D.R.A.M. and Yachty’s five-times-platinum hit “Broccoli” turned Boat into a household name. He teamed up with superstar athlete LeBron James in a heavily shown Sprite commercial. You could feel his bank account growing with every smile. Lil Yachty and his sonic palette have a boyish charm. I believe this is something hip-hop desperately needs. Because themes of street violence and drug trafficking are so prevalent in rap, Yachty emerges refreshingly unique. The only problem is, due to his immature agenda, Lil Yachty doesn’t do much with his platform. Rather than blaze new trails with his vibrant, youthful sound, he camouflages into mediocrity. His off-beat flows and excessively sexualized bars do little to separate him from the pack.
The Georgian’s debut album Teenage Emotions takes the worst elements of his breakout tape, stretching them out over 69 minutes. That number is ironic with how often he demands blowjobs and sex favors across this album. I listen to multitudes of rap music. I can handle and enjoy explicit lyrics. Nevertheless, this project exhibits a severe lack of quality control. The album’s title is quite fitting, though. Yachty spends most of Teenage Emotions expressing extreme signs of adolescence. A bulk of the lyrics here are rebellious, naughty, and insecure. They resemble a kid retaliating from an act of bullying. Boat chooses to dwell on his haters’ negative energy instead of simply ignoring it. He’s trying so hard to sound cool when being himself would do more than suffice.

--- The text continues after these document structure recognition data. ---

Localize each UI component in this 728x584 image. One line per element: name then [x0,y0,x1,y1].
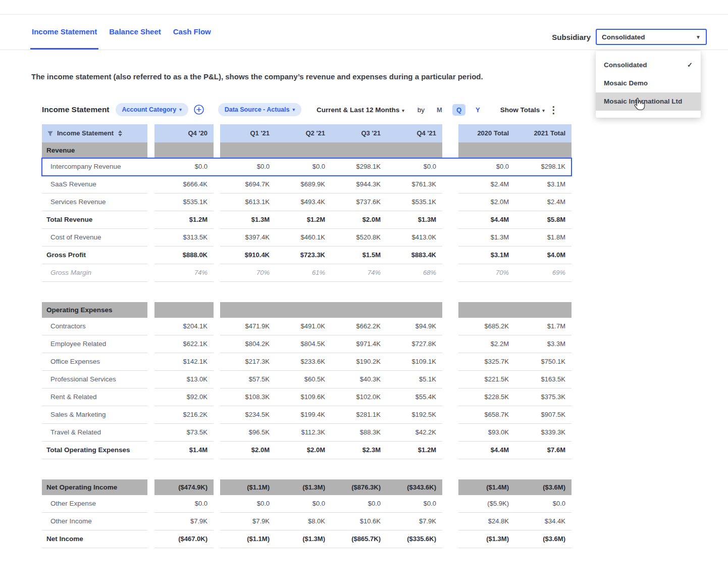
table-row[interactable]: Total Revenue$1.2M$1.3M$1.2M$2.0M$1.3M$4… [42,211,571,229]
table-row[interactable]: Net Operating Income($474.9K)($1.1M)($1.… [42,479,571,495]
table-row[interactable]: Rent & Related$92.0K$108.3K$109.6K$102.0… [42,388,571,406]
table-row[interactable]: Operating Expenses [42,302,571,318]
cell: $685.2K [458,318,515,335]
cell: $325.7K [458,353,515,371]
cell [154,302,214,318]
segment-year-totals: $3.1M$4.0M [458,247,571,264]
table-row[interactable]: Other Expense$0.0$0.0$0.0$0.0$0.0($5.9K)… [42,495,571,513]
cell: ($343.6K) [387,479,442,495]
granularity-year-button[interactable]: Y [472,104,484,116]
cell: $1.3M [220,211,276,229]
cell: $192.5K [387,406,442,424]
table-row[interactable]: Contractors$204.1K$471.9K$491.0K$662.2K$… [42,318,571,335]
subsidiary-select[interactable]: Consolidated ▼ [596,29,707,45]
header-col[interactable]: Q4 '20 [154,124,214,142]
report-toolbar: Income Statement Account Category ▾ Data… [42,103,571,116]
income-statement-table: Income Statement Q4 '20 Q1 '21 Q2 '21 Q3… [42,124,571,548]
more-options-icon[interactable]: ⋮ [549,104,558,116]
header-col[interactable]: Q2 '21 [276,124,331,142]
cell: $190.2K [331,353,387,371]
tab-cash-flow[interactable]: Cash Flow [172,15,213,50]
cell: $907.5K [515,406,571,424]
period-selector[interactable]: Current & Last 12 Months▾ [317,106,404,114]
row-label: Travel & Related [42,424,147,442]
cell: $96.5K [220,424,276,442]
cell: $723.3K [276,247,331,264]
cell: $1.8M [515,229,571,247]
segment-2021-quarters: $1.3M$1.2M$2.0M$1.3M [220,211,442,229]
segment-q4-20: $0.0 [154,158,214,176]
cell: $108.3K [220,388,276,406]
table-row[interactable]: Sales & Marketing$216.2K$234.5K$199.4K$2… [42,406,571,424]
table-row[interactable]: Gross Margin74%70%61%74%68%70%69% [42,264,571,282]
cell [458,142,515,158]
cell: ($474.9K) [154,479,214,495]
data-source-filter[interactable]: Data Source - Actuals ▾ [218,103,301,116]
cell: $2.0M [220,442,276,459]
menu-item-consolidated[interactable]: Consolidated ✓ [596,56,701,74]
cell: $0.0 [220,158,276,176]
cell: $804.5K [276,335,331,353]
table-header-row: Income Statement Q4 '20 Q1 '21 Q2 '21 Q3… [42,124,571,142]
granularity-quarter-button[interactable]: Q [452,104,465,116]
cell: $228.5K [458,388,515,406]
table-row[interactable]: Revenue [42,142,571,158]
table-row[interactable]: Office Expenses$142.1K$217.3K$233.6K$190… [42,353,571,371]
header-col[interactable]: 2020 Total [458,124,515,142]
table-row[interactable]: Other Income$7.9K$7.9K$8.0K$10.6K$7.9K$2… [42,513,571,530]
row-label: Contractors [42,318,147,335]
subsidiary-label: Subsidiary [552,33,591,41]
table-row[interactable]: Services Revenue$535.1K$613.1K$493.4K$73… [42,193,571,211]
show-totals-selector[interactable]: Show Totals▾ [500,106,545,114]
table-row[interactable]: SaaS Revenue$666.4K$694.7K$689.9K$944.3K… [42,176,571,193]
header-col[interactable]: Q4 '21 [387,124,442,142]
cell: $0.0 [154,158,214,176]
cell: $73.5K [154,424,214,442]
cell: $339.3K [515,424,571,442]
cell: $0.0 [458,158,515,176]
tab-income-statement[interactable]: Income Statement [30,15,98,50]
segment-year-totals: $658.7K$907.5K [458,406,571,424]
cell: $2.4M [458,176,515,193]
cell [331,302,387,318]
segment-year-totals: $228.5K$375.3K [458,388,571,406]
table-row[interactable]: Cost of Revenue$313.5K$397.4K$460.1K$520… [42,229,571,247]
table-row[interactable]: Total Operating Expenses$1.4M$2.0M$2.0M$… [42,442,571,459]
cell: ($467.0K) [154,530,214,548]
cell: $971.4K [331,335,387,353]
table-row[interactable]: Intercompany Revenue$0.0$0.0$0.0$298.1K$… [42,158,571,176]
sort-icon[interactable] [118,130,122,136]
table-row[interactable]: Professional Services$13.0K$57.5K$60.5K$… [42,371,571,388]
cell: $3.1M [515,176,571,193]
header-col[interactable]: Q3 '21 [331,124,387,142]
cell: $217.3K [220,353,276,371]
segment-2021-quarters: $96.5K$112.3K$88.3K$42.2K [220,424,442,442]
tab-balance-sheet[interactable]: Balance Sheet [108,15,163,50]
add-filter-button[interactable] [193,104,205,116]
segment-year-totals: ($5.9K)$0.0 [458,495,571,513]
account-category-filter[interactable]: Account Category ▾ [116,103,188,116]
menu-item-mosaic-demo[interactable]: Mosaic Demo [596,74,701,92]
cell [154,142,214,158]
cell: $662.2K [331,318,387,335]
cell: $40.3K [331,371,387,388]
row-label: Other Expense [42,495,147,513]
row-label: Sales & Marketing [42,406,147,424]
cell: $24.8K [458,513,515,530]
chevron-down-icon: ▼ [696,34,701,40]
table-row[interactable]: Employee Related$622.1K$804.2K$804.5K$97… [42,335,571,353]
header-col[interactable]: 2021 Total [515,124,571,142]
menu-item-mosaic-international-ltd[interactable]: Mosaic International Ltd [596,92,701,111]
granularity-month-button[interactable]: M [433,104,446,116]
segment-2021-quarters: $2.0M$2.0M$2.3M$1.2M [220,442,442,459]
row-label: Total Revenue [42,211,147,229]
header-label-cell[interactable]: Income Statement [42,124,147,142]
menu-item-label: Consolidated [604,56,647,74]
cell: $0.0 [154,495,214,513]
table-row[interactable]: Travel & Related$73.5K$96.5K$112.3K$88.3… [42,424,571,442]
header-col[interactable]: Q1 '21 [220,124,276,142]
table-row[interactable]: Gross Profit$888.0K$910.4K$723.3K$1.5M$8… [42,247,571,264]
cell: $57.5K [220,371,276,388]
chevron-down-icon: ▾ [402,108,404,113]
table-row[interactable]: Net Income($467.0K)($1.1M)($1.3M)($865.7… [42,530,571,548]
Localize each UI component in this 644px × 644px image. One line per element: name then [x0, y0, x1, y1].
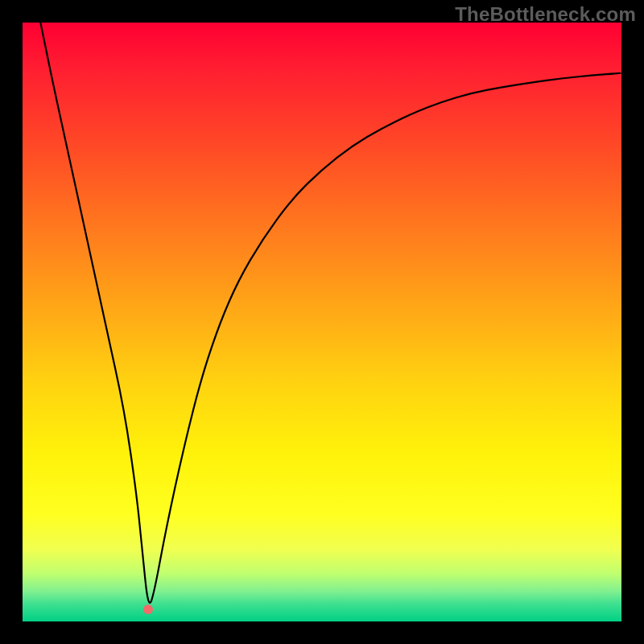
chart-frame: TheBottleneck.com — [0, 0, 644, 644]
bottleneck-curve — [23, 23, 621, 621]
curve-path — [40, 23, 621, 603]
plot-area — [23, 23, 621, 621]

Also, Yachty’s bars on this album are the most crass and indefensible ones you’ll hear all year. I guarantee it. Contrarily, there are moments of ambitious production here, which I will always applaud. The 80’s-style pop-rock instrumental on “Bring It Back” sparked my interest. It’s a serviceable change of pace. “Better” featuring Stefflon Don has a pleasing reggae feel. But the songwriting on both is so rudimentary, it limits their replay value. Standout “Dirty Mouth” houses the previously mentioned vulgarity. However, Yachty’s flow and aggression match the hype beat. I just wish this project was more concise. At 21 tracks, Teenage Emotions is a road trip of an album — the kind where your mom controls the aux. Doused in Auto-tune and inexperience, this debut is the rendezvous of novice and novelty.